Étant donc A K un rayon incident, et sa réfraction au dedans du diaphane K B, il fallait suivant la loi des réfractions, qui était connue à M. Descartes, que le sinus de l’angle Z K A, au sinus de l’angle H K B, fût comme 3 à 2, supposant que c’est la proportion de la réfraction du verre ; ou bien, que le sinus de l’angle K G L eût cette même raison au sinus de l’angle G K Q, en considérant K G, G L, K Q, comme des lignes droites, à cause de leur petitesse. Mais ces sinus sont les lignes K L et G Q, en prenant G K pour rayon du cercle. Donc L K à G Q devait être comme 3 à 2, et par la même raison M G à C R, N C à F S, O F à D T. Donc aussi la somme de tous les antécédentes à toutes les conséquentes était comme 3 à 2. Or en prolongeant l’arc D O, jusqu’à ce qu’il rencontre A K en X, K X est la somme des antécédentes. Et prolongeant l’arc K Q, jusqu’à ce qu’il rencontre A D en Y, la somme des conséquentes est D Y. Donc K X à D Y devait être comme 3 à 2. D’où paraissait que la courbe K D E était de telle nature, qu’ayant mené de quelque point qu’on y eût pris, comme K, les droites K A, K B, l’excès dont A K surpasse A D, est à l’excès de D B sur K B, comme 3 à 2. Car on peut démontrer de même, en prenant dans la courbe quelqu’autre point, comme G (Fig. 66), que l’excès de A G sur A D, savoir V G, à l’excès de B D sur D G, savoir D P, est dans cette même raison de 3 à 2. Et suivant cette propriété M. Descartes a construit ces courbes dans sa Géométrie, et il a facilement reconnu que, dans les cas des rayons parallèles, ces courbes devenaient des hyperboles et des ellipses.

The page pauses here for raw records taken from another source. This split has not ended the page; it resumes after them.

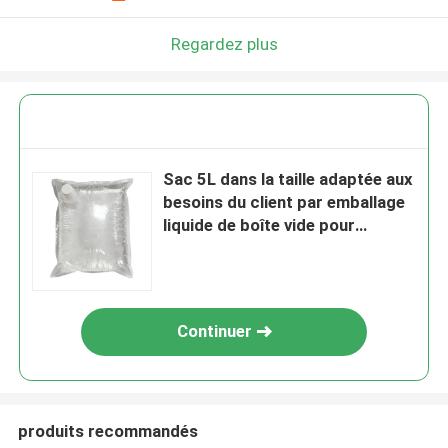
Regardez plus
Sac 5L dans la taille adaptée aux
besoins du client par emballage
liquide de boîte vide pour
l'emballage d'huile
Continuer
produits recommandés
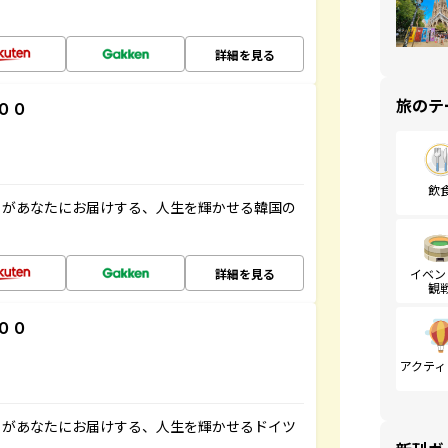
詳細を見る
旅のテ
００
飲
」があなたにお届けする、人生を輝かせる韓国の
詳細を見る
イベン
観
００
アクティ
」があなたにお届けする、人生を輝かせるドイツ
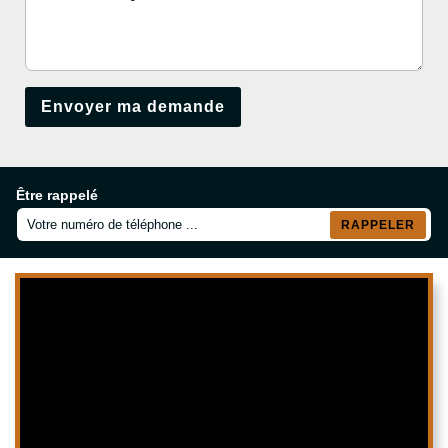
Être rappelé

Figure 66 : Recherche d’une surface dioptrique de stigmatisme parfait.

Fig. 66.

Revenons maintenant à notre manière, et voyons comment elle conduit sans peine à trouver les lignes que requiert un côté du verre, lorsque l’autre est d’une figure donnée, non seulement plane ou sphérique, ou faite par quelqu’une des sections coniques (qui est la restriction avec laquelle Descartes a proposé ce problème, laissant la solution à ceux qui viendraient après lui) mais généralement quelconque, c’est-à-dire qui soit faite par la révolution de quelque ligne courbe donnée, à laquelle seulement on sache mener des lignes droites tangentes.

Soit la figure donnée faite par la conversion de quelque telle courbe A K autour de l’axe A V (Fig. 67), et que ce côté du verre reçoive des rayons venant du point L. Que de plus l’épaisseur A B, du milieu du verre, soit donnée, et le point F auquel Figure 67 : Recherche d’une surface réfringente pour focaliser les rayons issus d’une source ponctuelle.
Fig. 67.
on veut que les rayons soient tous parfaitement réunis, quelle qu’ait été la première réfraction, faite à la surface A K.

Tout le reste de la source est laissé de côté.